La valse oubliée by Anne Enright

La valse oubliée by Anne Enright

Auteur:Anne Enright
La langue: fra
Format: epub
ISBN: EPUB9782330013653-109690
Éditeur: Éditions Actes Sud
Publié: 2012-06-14T16:00:00+00:00


EV’RY TIME WE SAY GOODBYE

Trois semaines plus tard, le 5 mai, ma mère s’est effondrée au milieu de l’après-midi, et on l’a emmenée en ambulance au Tallaght Hospital. Par chance – si on peut appeler ça de la chance – c’est arrivé en dehors de chez elle. Elle était tout près de Bushy Park, mais ce qu’elle pouvait bien faire là reste un mystère. Joan n’allait jamais au parc. Elle disait toujours qu’il était trop près pour qu’on se donne cette peine et que, après la première vingtaine d’années, elle avait cessé de se sentir coupable à cause de tout ce bon air. Mais c’était devant les grilles du parc qu’elle s’était cramponnée au capot d’une voiture avant de s’asseoir par terre. Nous ne savions pas si elle allait au parc ou si elle en revenait, nous avons appris l’épisode de la voiture par une habitante d’une des maisons d’en face, qui nous a raconté cette histoire après le transport à l’église de Terenure. Et pour cause : c’était une bonne histoire.

“Je ne l’ai pas vue toucher le sol, a-t-elle rapporté. Elle était de l’autre côté de la voiture, et elle s’est effondrée. Quand je suis sortie elle était assise là, les jambes tendues devant elle, comme un tout-petit ou un jeune enfant, son joli manteau en poil de chameau étalé en éventail par terre dans son dos.”

Cette femme, qui paraissait savoir qui nous étions et qui était ma mère, qui paraissait connaître tous ses manteaux, voulait me remettre un téléphone.

Je ne voulais pas le prendre. Je ne voyais pas pourquoi j’aurais dû le prendre.

“Je l’ai trouvé plus tard, une fois la voiture partie.”

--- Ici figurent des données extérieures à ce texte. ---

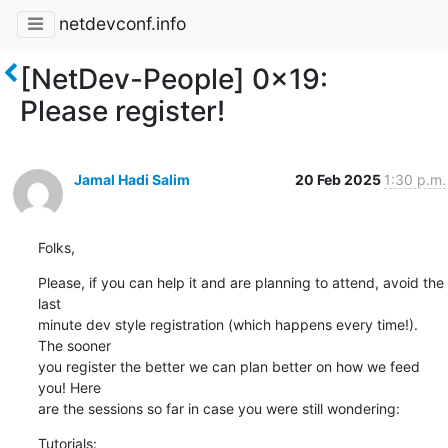
netdevconf.info
[NetDev-People] 0x19:
Please register!
Jamal Hadi Salim
20 Feb 2025
1:30 p.m.
Folks,
Please, if you can help it and are planning to attend, avoid the 
last

minute dev style registration (which happens every time!). 
The sooner

you register the better we can plan better on how we feed 
you! Here

are the sessions so far in case you were still wondering:
Tutorials:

Nous étions presque sûres qu’il s’agissait du portable de notre mère, même si la batterie était maintenant à plat et que ni Fiona ni moi n’avions le courage de la recharger. Du coup, nous nous sommes demandé ce que savait, ou soupçonnait, Joan – son étrange balade vers le parc et, juste avant de tomber, la tentative pour donner un coup de téléphone. Nous nous sommes demandé si elle avait peur ; pas simplement au moment où elle avait tendu le bras vers le capot de la voiture d’un inconnu, mais pendant l’heure d’avant, la journée d’avant. Et si c’était une journée – alors quoi ? La même pensée occupait nos esprits : notre mère avait peur depuis longtemps – des mois, un an peut-être –, elle avait peur, et nous ne l’avions pas vu, et à présent notre réconfort ne pouvait plus l’atteindre.

C’était la perte de son portable qui avait tout retardé, je crois. Tout d’abord, à dix heures du soir j’ai reçu un appel de l’infirmière de garde, m’expliquant que notre mère avait été emmenée à l’hôpital et me demandant si je voulais passer. Mais enfin, cette femme était morte, et bien morte, pourtant ce doit être ce qu’on dit à la famille, dans ces cas-là. D’ailleurs, je le savais sans le savoir.

C’est peut-être la raison pour laquelle je n’ai pas demandé ce qui s’était passé, ni où se trouvait Joan.